No Agent Grades Its Own Homework

#codereview #ai #agents #selfpreferencebias

You ask Claude to review your code. It says "looks good, clean, well factored". Of course it does. It wrote that code five minutes ago. You just asked the author to grade his own paper, and he gave himself an A.

Having an AI review code works. But not by asking the one who just wrote it. Quality doesn't come from a smarter model, it comes from an architecture where no role checks itself.

The self-preference bias

This isn't a hunch, it's measured. A model evaluating its own output rates it higher than others' at equal quality: the self-preference bias, documented by Panickssery and co-authors in 2024, and it's causal, not correlational. The model recognizes its own style and prefers it.

In practice that means the naive loop "write, then review what you just wrote" is broken by construction. You don't get a review, you get a justification. The agent already decided its code was good the moment it produced it; asking again only confirms.

The blind reviewer

So the first rule: the reviewer is never the author. In my config, the review agents run in a clean context. They don't see the implementation prompt, they don't know what constraints the author set, they meet the diff like a colleague on Monday morning. And when the author is a known model, the reviewer is from a different family, to break style recognition.

One detail matters as much as the rest: the developer's name never enters the reviewer's prompt. No "this was written by a senior", no "review this model's work". The author's identity is exactly the information that triggers the bias. We take it off the table.
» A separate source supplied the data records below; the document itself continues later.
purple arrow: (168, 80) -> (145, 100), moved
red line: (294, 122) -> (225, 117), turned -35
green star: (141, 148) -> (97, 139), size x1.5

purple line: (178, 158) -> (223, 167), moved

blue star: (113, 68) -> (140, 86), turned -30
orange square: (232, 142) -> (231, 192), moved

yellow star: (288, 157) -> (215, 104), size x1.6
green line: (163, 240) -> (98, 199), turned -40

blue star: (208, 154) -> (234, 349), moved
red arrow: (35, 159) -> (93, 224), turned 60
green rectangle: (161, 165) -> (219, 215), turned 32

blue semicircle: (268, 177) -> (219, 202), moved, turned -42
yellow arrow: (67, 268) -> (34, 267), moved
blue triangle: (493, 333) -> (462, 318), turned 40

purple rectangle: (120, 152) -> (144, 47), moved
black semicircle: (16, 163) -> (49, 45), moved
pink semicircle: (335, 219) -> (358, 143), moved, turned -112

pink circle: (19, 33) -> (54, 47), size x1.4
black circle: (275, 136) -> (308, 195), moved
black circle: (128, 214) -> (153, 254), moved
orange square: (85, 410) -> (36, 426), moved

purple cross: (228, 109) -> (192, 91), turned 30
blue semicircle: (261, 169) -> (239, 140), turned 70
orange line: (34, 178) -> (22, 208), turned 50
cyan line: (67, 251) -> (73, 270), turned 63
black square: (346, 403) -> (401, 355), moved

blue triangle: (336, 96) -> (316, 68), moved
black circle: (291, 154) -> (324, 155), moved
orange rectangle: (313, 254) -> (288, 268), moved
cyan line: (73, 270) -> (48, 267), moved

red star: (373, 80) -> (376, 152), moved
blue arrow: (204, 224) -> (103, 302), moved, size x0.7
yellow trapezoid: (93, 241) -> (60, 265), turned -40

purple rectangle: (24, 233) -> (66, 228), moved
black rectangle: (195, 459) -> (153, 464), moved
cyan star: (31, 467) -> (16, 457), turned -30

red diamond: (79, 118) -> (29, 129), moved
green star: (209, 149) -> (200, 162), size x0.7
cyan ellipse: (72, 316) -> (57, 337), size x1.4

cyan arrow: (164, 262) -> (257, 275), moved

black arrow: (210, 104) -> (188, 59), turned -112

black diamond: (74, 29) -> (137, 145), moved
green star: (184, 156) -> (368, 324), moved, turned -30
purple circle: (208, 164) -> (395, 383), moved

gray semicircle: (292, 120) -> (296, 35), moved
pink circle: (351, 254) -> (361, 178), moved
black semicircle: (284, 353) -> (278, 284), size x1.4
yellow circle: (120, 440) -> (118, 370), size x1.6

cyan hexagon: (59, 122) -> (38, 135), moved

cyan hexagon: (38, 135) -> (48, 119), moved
No finding without a receipt

The second trap is the opposite of the first. An AI reviewer, especially in a clean context, tends to over-flag: it invents problems to look useful, it flags "vulnerabilities" that aren't. A review that cries wolf on every line is no better than a complacent one: either way, you stop listening.

Hence the receipt rule. Every finding must cite a file:line and pass a check before it's surfaced: a grep proving the occurrence, a sandbox run, a failing test, a data-flow trace. A finding nobody can prove is dropped silently, no debate.

Finding: "non-parameterized SQL call, injection risk"
  → receipt required: grep the user-input → query flow
  → if the value is a code constant: dropped
  → if it comes from the HTTP request: kept, with the line

Proof comes before judgment. The reviewer isn't allowed to bother you over a hunch.

The refute panel

For critical findings, the ones that would block a merge, I add a last layer: a panel of independent skeptics whose instruction isn't to confirm but to refute. Each one gets the finding and tries to tear it down: "here's why this isn't a bug". If a majority is needed to keep the finding, plausible false alarms don't survive. The ones that remain took a demolition attempt and held.

It's the exact opposite of the naive loop. Instead of one model trying to be right, several trying to contradict each other. The truth that comes out has been attacked, not self-proclaimed.

Separation of powers

Put end to end, this gives a team of agents where the roles never overlap. The one who writes the code isn't the one who writes the tests, which are written from the spec only, not from the code. The one who reviews didn't write. And before a human or an LLM even gives an opinion, an objective gate (build, lint, tests) has to be green: the model's judgment only comes after the machine, never instead of it.

This isn't gratuitous distrust of AI. It's the same principle that governs a newsroom, an accounting team, a court: you let no one sign off on their own work, because no one is a good judge of themselves. LLMs, with a proven self-preference bias, even less than the rest.

Conclusion

The temptation, with a model that codes well, is to hand it the whole cycle: write, test, review, sign off. That's exactly what you mustn't do, because each of those steps corrects the previous one, and a corrector that corrects itself corrects nothing. The quality of an AI review isn't measured by the model's intelligence. It's measured by how many times you stop it from grading itself.

Top comments (2)

Alex Shev • Jun 28

The independence of the reviewer matters more than the fact that it is another model. If the same context, same incentives, and same assumptions flow into the grader, it will often bless the original mistake. A useful review agent needs separate evidence and permission to disagree.

Raju Dandigam • Jun 30

This is a very practical framing of AI code review. The “no finding without a receipt” rule is especially strong because it turns review from opinion into evidence. I’ve seen similar issues when teams let AI generate code, tests, and review comments in the same loop — the workflow becomes fast, but the validation boundary becomes weak. Separating author, tester, reviewer, and objective gates feels much closer to how production engineering teams should use agents safely.